- What is required: From the line containing "Winkelwagen" through the last line of the entries below, print each line exactly. Pictures stay out.

Dataset entries
+--

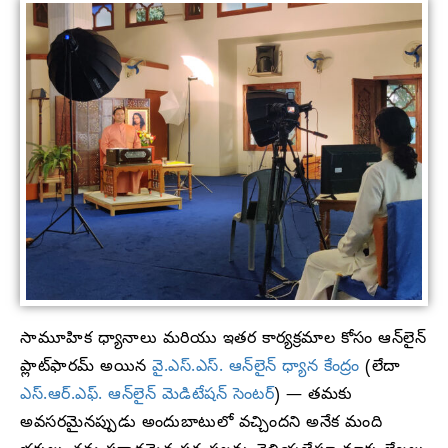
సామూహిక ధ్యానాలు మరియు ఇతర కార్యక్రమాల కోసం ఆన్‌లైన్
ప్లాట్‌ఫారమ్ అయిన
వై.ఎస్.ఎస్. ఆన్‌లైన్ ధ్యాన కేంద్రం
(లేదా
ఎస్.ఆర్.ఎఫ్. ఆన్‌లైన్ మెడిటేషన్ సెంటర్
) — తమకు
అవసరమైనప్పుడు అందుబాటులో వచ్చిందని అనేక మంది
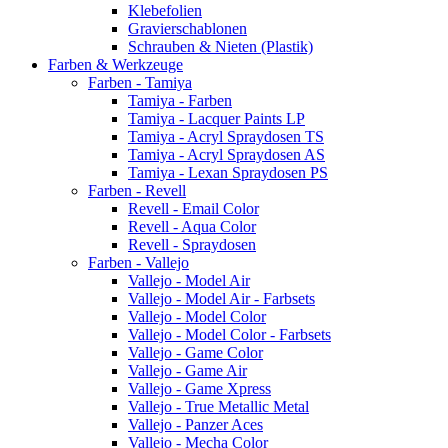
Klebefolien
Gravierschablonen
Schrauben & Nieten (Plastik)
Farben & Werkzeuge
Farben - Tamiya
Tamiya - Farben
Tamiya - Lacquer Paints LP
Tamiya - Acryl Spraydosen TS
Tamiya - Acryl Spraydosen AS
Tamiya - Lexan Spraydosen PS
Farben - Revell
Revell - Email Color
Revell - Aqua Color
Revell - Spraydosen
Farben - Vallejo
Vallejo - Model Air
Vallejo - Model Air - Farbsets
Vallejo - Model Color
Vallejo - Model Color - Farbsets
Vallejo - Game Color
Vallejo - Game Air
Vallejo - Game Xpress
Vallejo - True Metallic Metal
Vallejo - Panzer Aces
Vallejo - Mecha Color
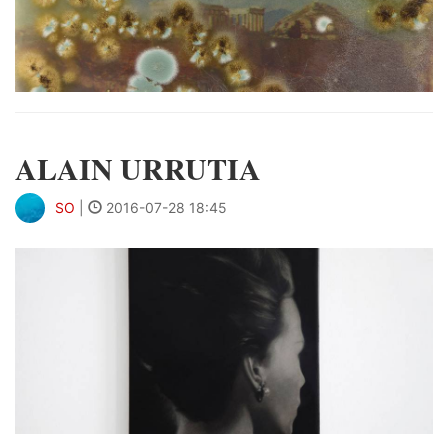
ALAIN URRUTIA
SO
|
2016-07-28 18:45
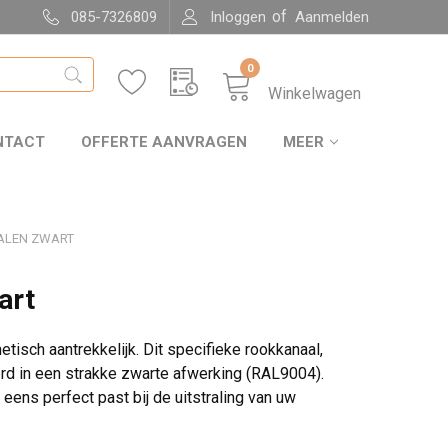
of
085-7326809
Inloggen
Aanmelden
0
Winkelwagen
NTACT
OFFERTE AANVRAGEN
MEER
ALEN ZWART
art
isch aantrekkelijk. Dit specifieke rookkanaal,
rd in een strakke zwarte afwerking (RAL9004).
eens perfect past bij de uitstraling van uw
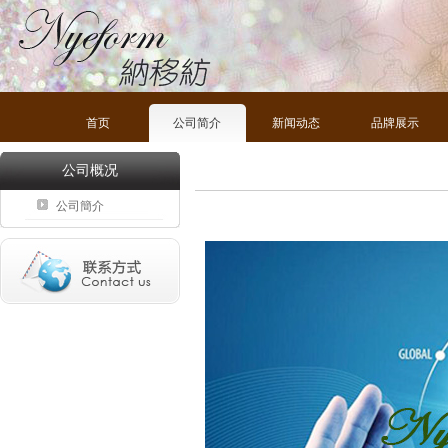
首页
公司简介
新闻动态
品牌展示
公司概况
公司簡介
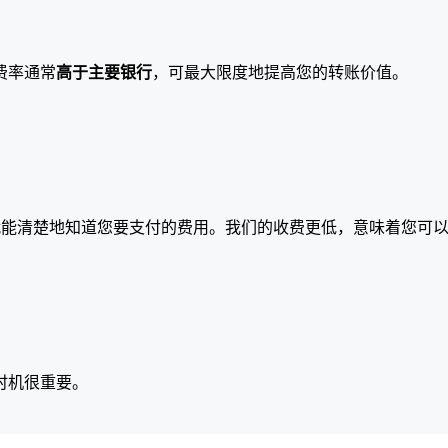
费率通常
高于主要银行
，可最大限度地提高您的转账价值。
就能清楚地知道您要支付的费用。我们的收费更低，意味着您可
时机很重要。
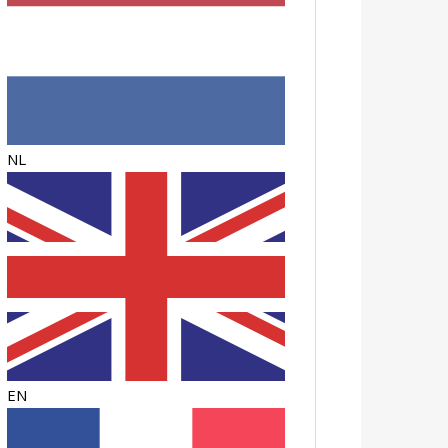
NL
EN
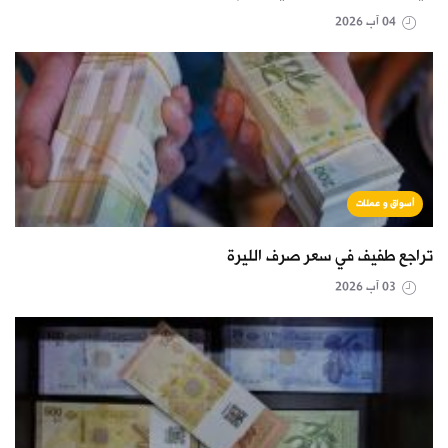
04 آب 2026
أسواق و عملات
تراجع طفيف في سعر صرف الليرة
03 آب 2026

+--

- Response to the exercise:
Winkelwagen
NTACT
OFFERTE AANVRAGEN
MEER
ALEN ZWART
art
isch aantrekkelijk. Dit specifieke rookkanaal,
rd in een strakke zwarte afwerking (RAL9004).
eens perfect past bij de uitstraling van uw
首页
公司简介
新闻动态
品牌展示
公司概况
公司簡介
费率通常
高于主要银行
，可最大限度地提高您的转账价值。
就能清楚地知道您要支付的费用。我们的收费更低，意味着您可
时机很重要。
NL
EN
04 آب 2026
أسواق و عملات
تراجع طفيف في سعر صرف الليرة
03 آب 2026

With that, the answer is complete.